▶ _Task statement_: Pictures in the records below must be left out. Return exactly the lines from the line with "disso, fazendo cessar" to the line with "doskonałym, stał się", both included.

▶ _Extracted information_:
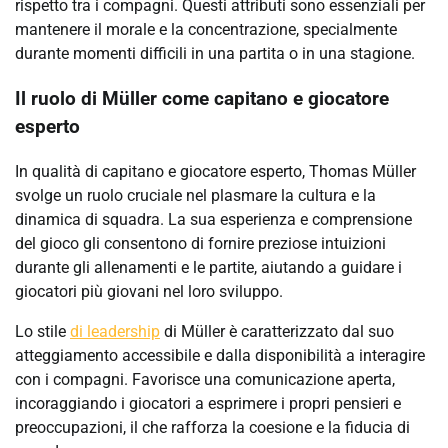
rispetto tra i compagni. Questi attributi sono essenziali per
mantenere il morale e la concentrazione, specialmente
durante momenti difficili in una partita o in una stagione.
Il ruolo di Müller come capitano e giocatore
esperto
In qualità di capitano e giocatore esperto, Thomas Müller
svolge un ruolo cruciale nel plasmare la cultura e la
dinamica di squadra. La sua esperienza e comprensione
del gioco gli consentono di fornire preziose intuizioni
durante gli allenamenti e le partite, aiutando a guidare i
giocatori più giovani nel loro sviluppo.
Lo stile
di leadership
di Müller è caratterizzato dal suo
atteggiamento accessibile e dalla disponibilità a interagire
con i compagni. Favorisce una comunicazione aperta,
incoraggiando i giocatori a esprimere i propri pensieri e
preoccupazioni, il che rafforza la coesione e la fiducia di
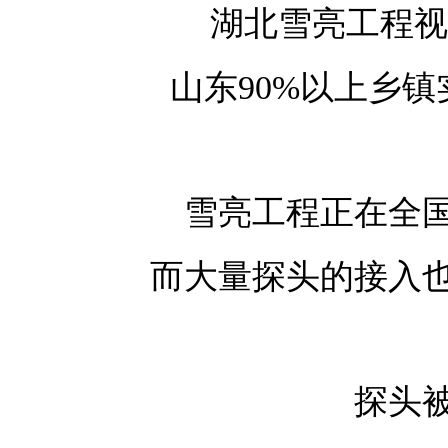
湖北雪亮工程视
山东90%以上乡
雪亮工程正在全
而大量探头的接入
探头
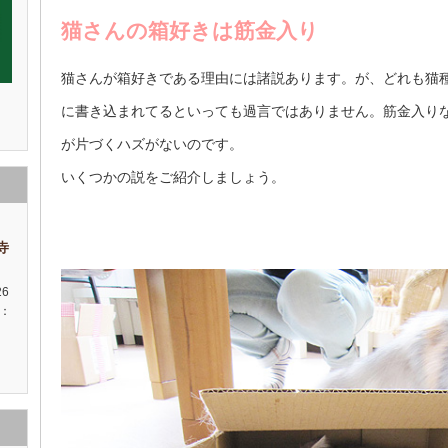
猫さんの箱好きは筋金入り
猫さんが箱好きである理由には諸説あります。が、どれも猫
に書き込まれてるといっても過言ではありません。筋金入り
が片づくハズがないのです。
いくつかの説をご紹介しましょう。
祥寺
26
種：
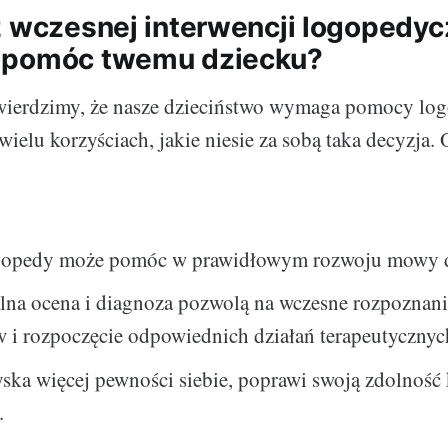
z wczesnej interwencji logopedycz
 pomóc twemu dziecku?
twierdzimy, że nasze dzieciństwo wymaga pomocy log
elu korzyściach, jakie niesie za sobą taka decyzja. 
opedy może pomóc w prawidłowym rozwoju mowy d
lna ocena i diagnoza pozwolą na wczesne rozpoznan
 i rozpoczęcie odpowiednich działań terapeutycznyc
ska więcej pewności siebie, poprawi swoją zdolność
.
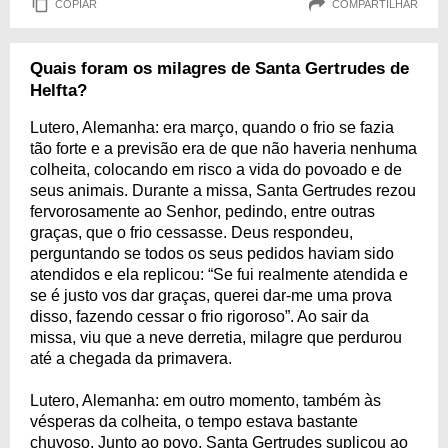
COPIAR
COMPARTILHAR
Quais foram os milagres de Santa Gertrudes de
Helfta?
Lutero, Alemanha: era março, quando o frio se fazia
tão forte e a previsão era de que não haveria nenhuma
colheita, colocando em risco a vida do povoado e de
seus animais. Durante a missa, Santa Gertrudes rezou
fervorosamente ao Senhor, pedindo, entre outras
graças, que o frio cessasse. Deus respondeu,
perguntando se todos os seus pedidos haviam sido
atendidos e ela replicou: “Se fui realmente atendida e
se é justo vos dar graças, querei dar-me uma prova
disso, fazendo cessar o frio rigoroso”. Ao sair da
missa, viu que a neve derretia, milagre que perdurou
até a chegada da primavera.
Lutero, Alemanha: em outro momento, também às
vésperas da colheita, o tempo estava bastante
chuvoso. Junto ao povo, Santa Gertrudes suplicou ao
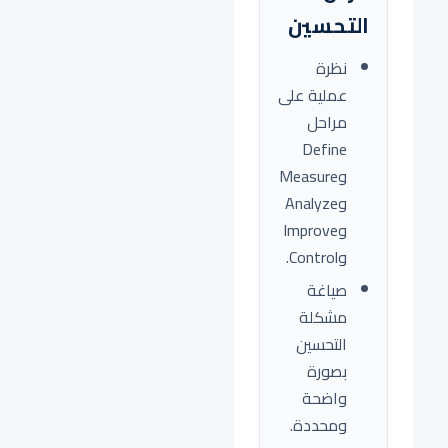
التحسين
نظرة
عملية على
مراحل
Define
وMeasure
وAnalyze
وImprove
وControl.
صياغة
مشكلة
التحسين
بصورة
واضحة
ومحددة.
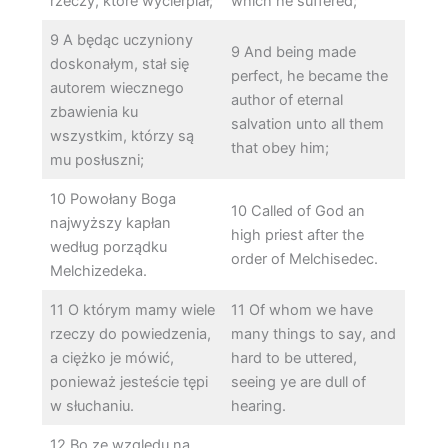
rzeczy, które wycierpiał;
which he suffered;
9 A będąc uczyniony
9 And being made
doskonałym, stał się
perfect, he became the
autorem wiecznego
author of eternal
zbawienia ku
salvation unto all them
wszystkim, którzy są
that obey him;
mu posłuszni;
10 Powołany Boga
10 Called of God an
najwyższy kapłan
high priest after the
według porządku
order of Melchisedec.
Melchizedeka.
11 O którym mamy wiele
11 Of whom we have
rzeczy do powiedzenia,
many things to say, and
a ciężko je mówić,
hard to be uttered,
ponieważ jesteście tępi
seeing ye are dull of
w słuchaniu.
hearing.
12 Bo ze względu na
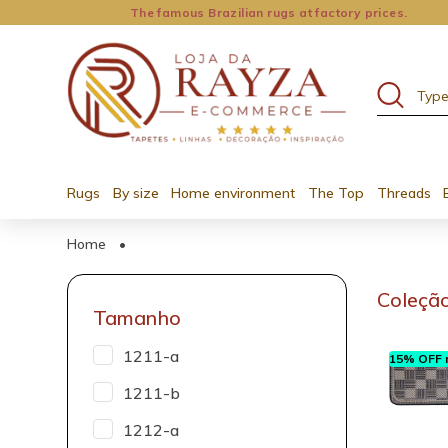
The famous Brazilian rugs at factory prices.
Rugs
By size
Home environment
The Top
Threads
Home
•
Coleção
Tamanho
1211-a
15% OFF n
1211-b
1212-a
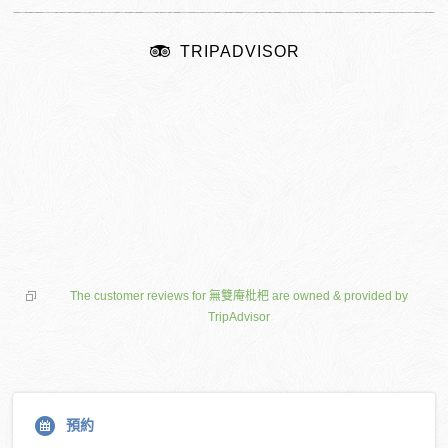
TRIPADVISOR
The customer reviews for 無雙庵枇杷 are owned & provided by
TripAdvisor
預約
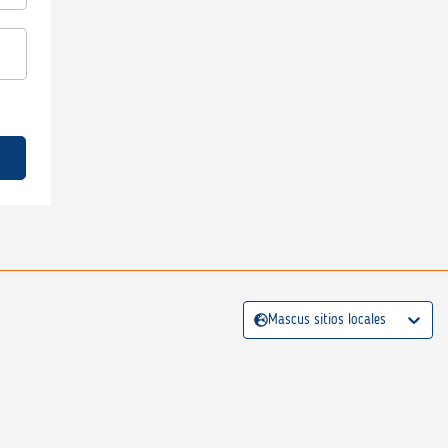
Mascus sitios locales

▶ _Solved exercise_:
disso, fazendo cessar o frio rigoroso”. Ao sair da
missa, viu que a neve derretia, milagre que perdurou
até a chegada da primavera.
Lutero, Alemanha: em outro momento, também às
vésperas da colheita, o tempo estava bastante
chuvoso. Junto ao povo, Santa Gertrudes suplicou ao
التحسين
نظرة
عملية على
مراحل
Define
وMeasure
وAnalyze
وImprove
وControl.
صياغة
مشكلة
التحسين
بصورة
واضحة
ومحددة.
rzeczy, które wycierpiał;
which he suffered;
9 A będąc uczyniony
9 And being made
doskonałym, stał się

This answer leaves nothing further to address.